> [DATA FOR THIS TASK]
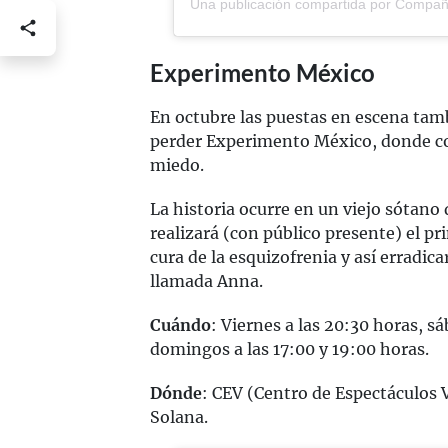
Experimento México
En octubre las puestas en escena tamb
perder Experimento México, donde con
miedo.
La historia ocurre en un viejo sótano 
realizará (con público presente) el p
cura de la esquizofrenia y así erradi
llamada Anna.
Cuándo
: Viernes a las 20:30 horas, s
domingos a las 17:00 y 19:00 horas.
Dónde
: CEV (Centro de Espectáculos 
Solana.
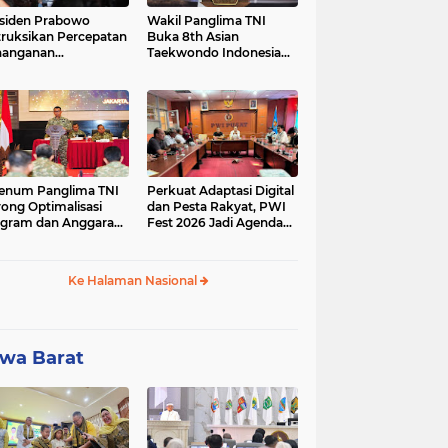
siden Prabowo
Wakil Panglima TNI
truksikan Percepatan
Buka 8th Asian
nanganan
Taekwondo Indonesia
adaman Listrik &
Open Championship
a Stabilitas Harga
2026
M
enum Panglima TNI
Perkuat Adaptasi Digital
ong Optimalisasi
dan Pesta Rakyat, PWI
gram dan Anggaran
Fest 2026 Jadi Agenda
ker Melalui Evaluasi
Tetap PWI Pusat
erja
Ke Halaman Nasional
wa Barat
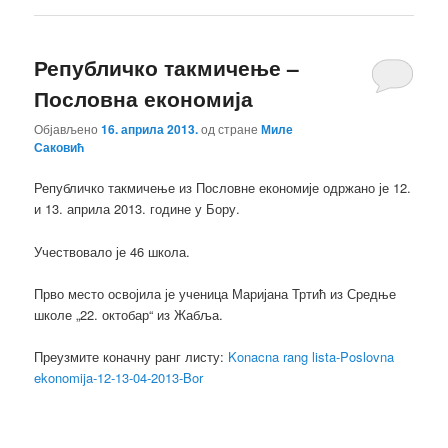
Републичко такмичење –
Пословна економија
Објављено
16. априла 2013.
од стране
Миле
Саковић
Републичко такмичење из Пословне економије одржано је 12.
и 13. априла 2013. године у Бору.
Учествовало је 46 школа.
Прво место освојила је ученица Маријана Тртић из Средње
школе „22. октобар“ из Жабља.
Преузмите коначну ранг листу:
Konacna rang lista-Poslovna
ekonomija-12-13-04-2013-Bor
==
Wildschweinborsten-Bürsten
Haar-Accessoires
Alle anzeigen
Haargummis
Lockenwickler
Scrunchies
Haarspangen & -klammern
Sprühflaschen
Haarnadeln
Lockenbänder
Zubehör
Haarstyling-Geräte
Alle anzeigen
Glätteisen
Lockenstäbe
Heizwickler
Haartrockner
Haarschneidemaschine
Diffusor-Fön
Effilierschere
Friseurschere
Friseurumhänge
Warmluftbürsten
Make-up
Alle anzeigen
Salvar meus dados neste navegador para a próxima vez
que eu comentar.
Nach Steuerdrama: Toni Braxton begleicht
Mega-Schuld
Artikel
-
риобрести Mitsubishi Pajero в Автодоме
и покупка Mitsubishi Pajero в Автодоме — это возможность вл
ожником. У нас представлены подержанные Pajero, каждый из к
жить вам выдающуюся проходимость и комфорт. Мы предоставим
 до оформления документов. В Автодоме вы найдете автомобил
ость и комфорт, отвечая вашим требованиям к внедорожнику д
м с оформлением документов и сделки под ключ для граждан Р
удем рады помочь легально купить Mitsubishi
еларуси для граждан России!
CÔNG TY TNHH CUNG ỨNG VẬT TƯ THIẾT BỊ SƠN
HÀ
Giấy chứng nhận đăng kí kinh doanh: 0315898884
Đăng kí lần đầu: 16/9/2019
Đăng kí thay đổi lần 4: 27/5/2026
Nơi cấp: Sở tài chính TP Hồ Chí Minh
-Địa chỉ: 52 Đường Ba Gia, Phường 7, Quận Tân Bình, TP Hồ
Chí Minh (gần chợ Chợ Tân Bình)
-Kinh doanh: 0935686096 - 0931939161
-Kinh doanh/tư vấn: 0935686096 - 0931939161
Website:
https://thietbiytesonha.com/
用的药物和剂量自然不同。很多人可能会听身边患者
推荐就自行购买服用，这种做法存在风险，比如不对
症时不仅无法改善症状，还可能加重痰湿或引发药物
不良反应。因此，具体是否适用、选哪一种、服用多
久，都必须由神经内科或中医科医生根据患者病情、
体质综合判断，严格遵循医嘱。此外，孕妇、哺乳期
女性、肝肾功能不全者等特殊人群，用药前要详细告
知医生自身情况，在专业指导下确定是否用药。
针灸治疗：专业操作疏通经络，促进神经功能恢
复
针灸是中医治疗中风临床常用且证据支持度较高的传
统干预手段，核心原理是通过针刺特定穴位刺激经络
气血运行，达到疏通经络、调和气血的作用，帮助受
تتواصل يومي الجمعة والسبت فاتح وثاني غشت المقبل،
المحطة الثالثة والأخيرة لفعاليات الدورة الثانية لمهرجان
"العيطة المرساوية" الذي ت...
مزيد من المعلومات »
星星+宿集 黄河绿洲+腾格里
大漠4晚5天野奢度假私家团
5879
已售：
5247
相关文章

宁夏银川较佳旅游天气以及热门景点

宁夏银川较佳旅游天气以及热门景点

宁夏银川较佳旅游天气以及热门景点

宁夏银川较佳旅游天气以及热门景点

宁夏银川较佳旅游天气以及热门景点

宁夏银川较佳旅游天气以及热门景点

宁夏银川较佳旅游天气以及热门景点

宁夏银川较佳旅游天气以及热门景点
...
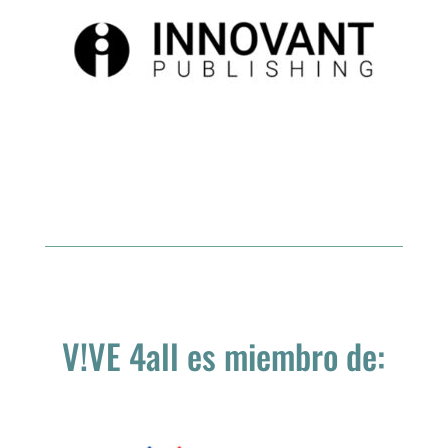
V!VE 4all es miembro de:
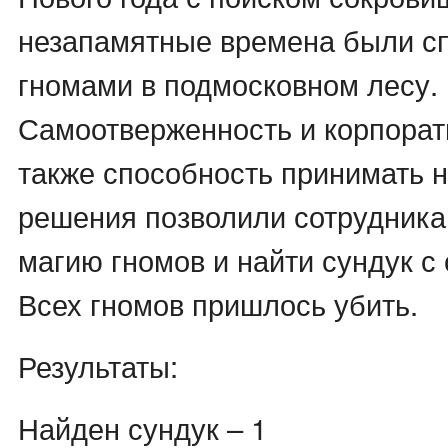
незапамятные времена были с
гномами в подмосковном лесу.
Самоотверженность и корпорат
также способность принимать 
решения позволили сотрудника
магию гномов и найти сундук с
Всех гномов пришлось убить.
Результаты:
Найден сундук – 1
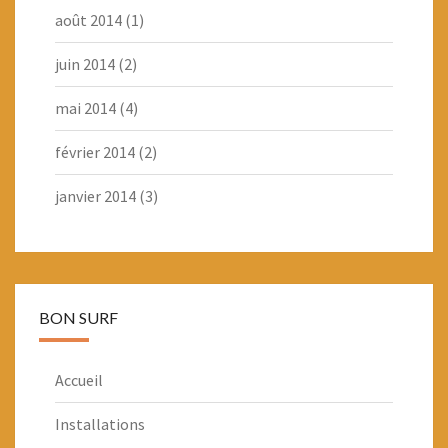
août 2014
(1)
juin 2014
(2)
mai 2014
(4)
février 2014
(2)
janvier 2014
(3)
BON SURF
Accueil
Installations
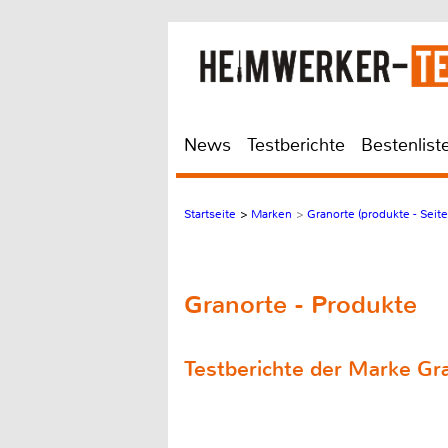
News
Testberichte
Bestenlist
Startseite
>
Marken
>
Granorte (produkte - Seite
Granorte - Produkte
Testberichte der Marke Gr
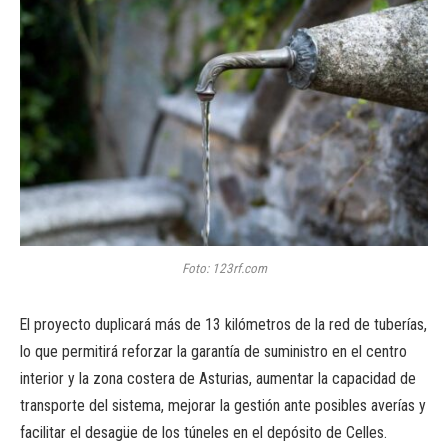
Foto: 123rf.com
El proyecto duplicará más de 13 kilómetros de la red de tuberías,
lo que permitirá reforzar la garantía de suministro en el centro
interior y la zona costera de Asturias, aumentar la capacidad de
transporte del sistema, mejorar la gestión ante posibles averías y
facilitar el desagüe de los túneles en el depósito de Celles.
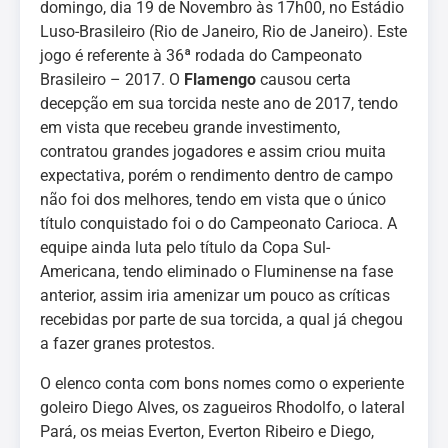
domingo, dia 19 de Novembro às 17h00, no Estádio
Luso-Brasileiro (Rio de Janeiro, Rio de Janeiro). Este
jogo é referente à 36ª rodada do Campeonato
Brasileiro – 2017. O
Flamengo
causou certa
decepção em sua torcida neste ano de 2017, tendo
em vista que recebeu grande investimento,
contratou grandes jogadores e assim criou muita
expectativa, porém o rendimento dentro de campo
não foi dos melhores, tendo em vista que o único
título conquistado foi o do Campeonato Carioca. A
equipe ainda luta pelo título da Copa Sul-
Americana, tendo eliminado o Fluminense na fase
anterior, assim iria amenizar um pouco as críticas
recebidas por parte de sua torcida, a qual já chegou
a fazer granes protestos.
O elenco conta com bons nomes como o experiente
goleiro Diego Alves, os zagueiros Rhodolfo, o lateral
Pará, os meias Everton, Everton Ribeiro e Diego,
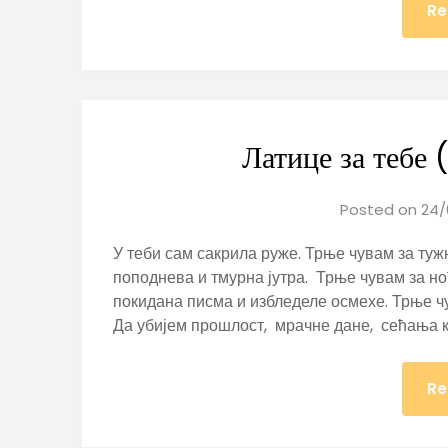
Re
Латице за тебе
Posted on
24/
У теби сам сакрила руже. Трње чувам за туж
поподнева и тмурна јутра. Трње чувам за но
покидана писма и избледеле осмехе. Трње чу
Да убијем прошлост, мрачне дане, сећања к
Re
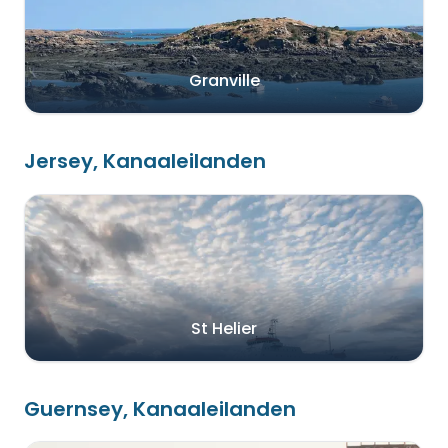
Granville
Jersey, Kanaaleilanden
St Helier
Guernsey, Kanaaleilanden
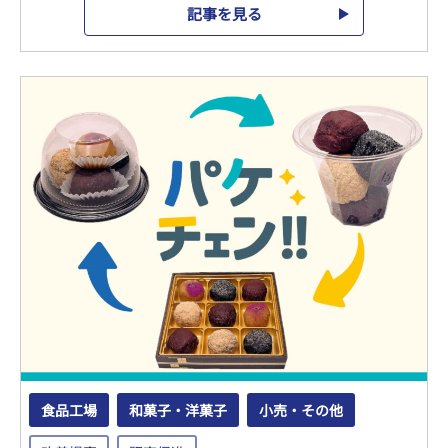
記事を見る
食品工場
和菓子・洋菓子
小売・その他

> [WHAT THE TASK ASKS] Reproduce exactly the stretch of the material above that starts at the line with "Haar-Accessoires" and ends at the line with "Salvar meus dados", both included, and nothing else.

> [TASK SOLUTION]
Haar-Accessoires
Alle anzeigen
Haargummis
Lockenwickler
Scrunchies
Haarspangen & -klammern
Sprühflaschen
Haarnadeln
Lockenbänder
Zubehör
Haarstyling-Geräte
Alle anzeigen
Glätteisen
Lockenstäbe
Heizwickler
Haartrockner
Haarschneidemaschine
Diffusor-Fön
Effilierschere
Friseurschere
Friseurumhänge
Warmluftbürsten
Make-up
Alle anzeigen
Salvar meus dados neste navegador para a próxima vez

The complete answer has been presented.